Im Lamaland scheint sich noch keine Lösung abzuzeichnen. Maduro haut jedenfalls derzeit wild um sich und schickte zuletzt ein paar US-Diplomaten heim ins Land der unbegrenzten ...
:(


Einige Pressestimmen:

Zitat

16.02.14 Proteste
Venezuela steht am Rande eines Bürgerkrieges

Die Proteste in Venezuela gegen die Regierung von Präsident Maduro eskalieren. Die Gegenreaktion ist von Gewalt und Propaganda geprägt. Das Land steht am Rande eines Bürgerkrieges. Von Tobias Käufer, Bogotá

Die Welt / weitere Info
.

Zitat

Proteste in Venezuela
"Die Unsicherheit macht uns fertig"

Seit Tagen gehen in Venezuela Studenten auf die Straße, um gegen die sozialistische Regierung von Präsident Maduro zu protestieren. Auch am Freitag blockierten hunderte von ihnen eine Autobahn, die Polizei setzte Tränengas ein. Bereits am Mittwoch waren zwei Demonstranten getötet worden.

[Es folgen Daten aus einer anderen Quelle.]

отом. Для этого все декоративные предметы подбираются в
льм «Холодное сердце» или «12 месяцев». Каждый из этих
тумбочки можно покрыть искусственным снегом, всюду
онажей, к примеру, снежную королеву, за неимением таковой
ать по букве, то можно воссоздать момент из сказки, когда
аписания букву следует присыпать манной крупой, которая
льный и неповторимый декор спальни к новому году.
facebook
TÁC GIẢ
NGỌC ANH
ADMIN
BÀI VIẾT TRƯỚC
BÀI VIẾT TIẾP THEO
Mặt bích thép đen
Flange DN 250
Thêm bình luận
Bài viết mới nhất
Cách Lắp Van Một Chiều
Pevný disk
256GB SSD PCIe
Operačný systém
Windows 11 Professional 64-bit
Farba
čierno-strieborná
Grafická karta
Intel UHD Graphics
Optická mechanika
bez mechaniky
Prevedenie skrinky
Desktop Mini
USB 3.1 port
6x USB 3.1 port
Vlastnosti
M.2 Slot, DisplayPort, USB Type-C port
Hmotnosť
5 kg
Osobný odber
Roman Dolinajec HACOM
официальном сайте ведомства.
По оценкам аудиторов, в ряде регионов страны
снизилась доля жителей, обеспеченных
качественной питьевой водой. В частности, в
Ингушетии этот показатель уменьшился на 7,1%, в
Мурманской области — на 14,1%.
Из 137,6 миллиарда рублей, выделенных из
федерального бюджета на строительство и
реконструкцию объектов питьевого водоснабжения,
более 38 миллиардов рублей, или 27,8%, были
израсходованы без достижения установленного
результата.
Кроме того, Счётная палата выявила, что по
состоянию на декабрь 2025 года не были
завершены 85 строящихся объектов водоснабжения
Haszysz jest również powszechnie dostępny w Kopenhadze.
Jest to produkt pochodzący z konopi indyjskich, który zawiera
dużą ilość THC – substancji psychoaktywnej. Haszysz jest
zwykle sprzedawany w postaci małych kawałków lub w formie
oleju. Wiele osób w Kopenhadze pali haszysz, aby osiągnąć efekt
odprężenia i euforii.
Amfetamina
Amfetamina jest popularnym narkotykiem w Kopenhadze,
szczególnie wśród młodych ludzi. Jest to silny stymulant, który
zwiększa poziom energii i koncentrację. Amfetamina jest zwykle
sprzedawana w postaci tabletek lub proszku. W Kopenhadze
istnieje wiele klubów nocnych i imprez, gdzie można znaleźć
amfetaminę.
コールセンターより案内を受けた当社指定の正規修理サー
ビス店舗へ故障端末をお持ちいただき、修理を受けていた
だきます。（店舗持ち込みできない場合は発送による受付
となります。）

Von Martin Polansky, ARD-Hörfunkstudio Mittelamerika
Stand: 15.02.2014 12:10 Uhr
Tagesschau.de /weiterlesen
.

Zitat

Venezuela
Tausende demonstrieren in Caracas
16.02.2014
Großkundgebungen, Zusammenstöße, und Tote gab es auch schon: Chavez-Nachfolger Maduro steht vor seiner bislang größten Herausforderung. Der Präsident behauptet, dass Kolumbien seine Finger im Spiel hat.

FAZ.net/weitere Info

9

Montag, 17. Februar 2014, 17:33

Diese Entwicklung war zu befürchten, als Maduro mit knappem umstrittenen Wahlergebnis das Erbe von Chavez übernahm.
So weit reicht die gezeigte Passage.